WORK REQUEST:
Lines from the one containing "Образование" through the last line of the data are to be returned exactly, both ends included, minus any pictures.

INFORMATION Start Marker

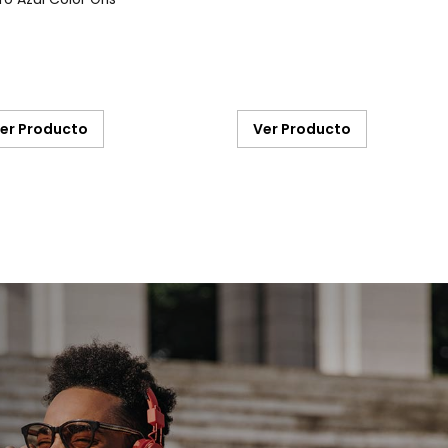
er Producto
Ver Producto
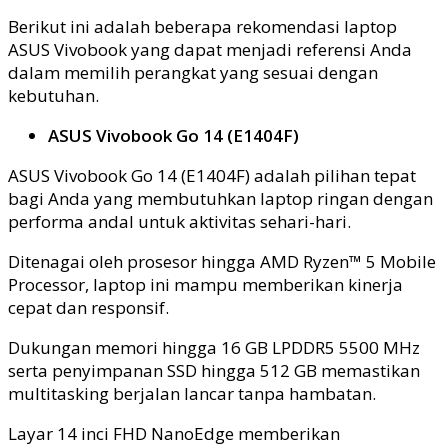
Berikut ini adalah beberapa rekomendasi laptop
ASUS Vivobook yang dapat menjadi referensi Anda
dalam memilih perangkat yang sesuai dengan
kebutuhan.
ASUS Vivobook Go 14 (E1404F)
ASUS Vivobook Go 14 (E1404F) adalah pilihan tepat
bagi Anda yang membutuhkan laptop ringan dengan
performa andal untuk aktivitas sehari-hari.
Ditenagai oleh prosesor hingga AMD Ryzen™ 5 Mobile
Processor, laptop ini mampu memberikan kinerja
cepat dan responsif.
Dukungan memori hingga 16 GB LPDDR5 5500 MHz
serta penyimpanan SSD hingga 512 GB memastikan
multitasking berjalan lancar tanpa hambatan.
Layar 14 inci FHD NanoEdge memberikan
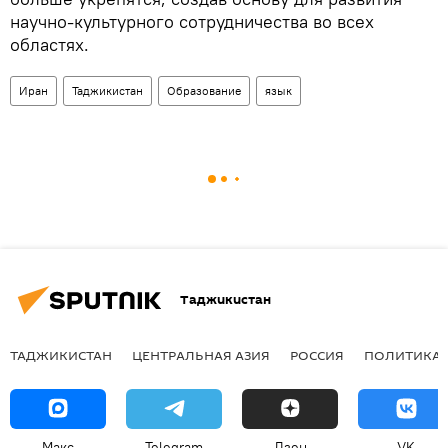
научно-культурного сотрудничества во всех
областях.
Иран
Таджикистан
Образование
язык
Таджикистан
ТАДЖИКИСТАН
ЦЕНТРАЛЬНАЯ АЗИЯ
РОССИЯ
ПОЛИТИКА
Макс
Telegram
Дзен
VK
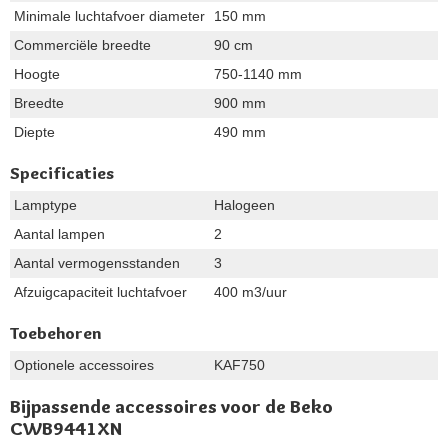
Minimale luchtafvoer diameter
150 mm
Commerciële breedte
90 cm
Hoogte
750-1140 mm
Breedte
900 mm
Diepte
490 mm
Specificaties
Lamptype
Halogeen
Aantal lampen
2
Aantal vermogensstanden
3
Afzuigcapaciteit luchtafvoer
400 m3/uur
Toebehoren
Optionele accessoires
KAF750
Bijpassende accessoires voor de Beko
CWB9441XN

INFORMATION End Marker

EXPECTED OUTPUT:
Образование
язык
Таджикистан
ТАДЖИКИСТАН
ЦЕНТРАЛЬНАЯ АЗИЯ
РОССИЯ
ПОЛИТИКА
Макс
Telegram
Дзен
VK
Minimale luchtafvoer diameter
150 mm
Commerciële breedte
90 cm
Hoogte
750-1140 mm
Breedte
900 mm
Diepte
490 mm
Specificaties
Lamptype
Halogeen
Aantal lampen
2
Aantal vermogensstanden
3
Afzuigcapaciteit luchtafvoer
400 m3/uur
Toebehoren
Optionele accessoires
KAF750
Bijpassende accessoires voor de Beko
CWB9441XN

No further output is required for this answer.